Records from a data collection
Segment Open

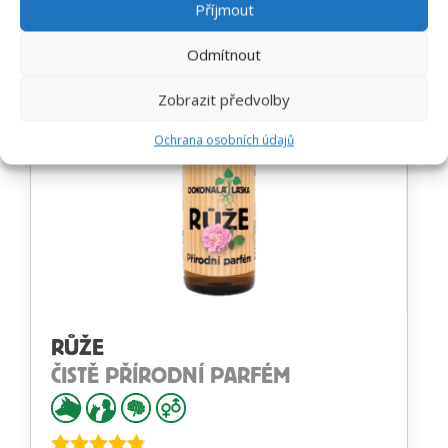
Příjmout
Odmítnout
Zobrazit předvolby
Ochrana osobních údajů
RŮŽE
ČISTĚ PŘÍRODNÍ PARFÉM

Segment Closed

▸ **Task objective**: What is needed is an exact copy of every entry, minus the images.

▸ **Solution to this task**:
Příjmout
Odmítnout
Zobrazit předvolby
Ochrana osobních údajů
RŮŽE
ČISTĚ PŘÍRODNÍ PARFÉM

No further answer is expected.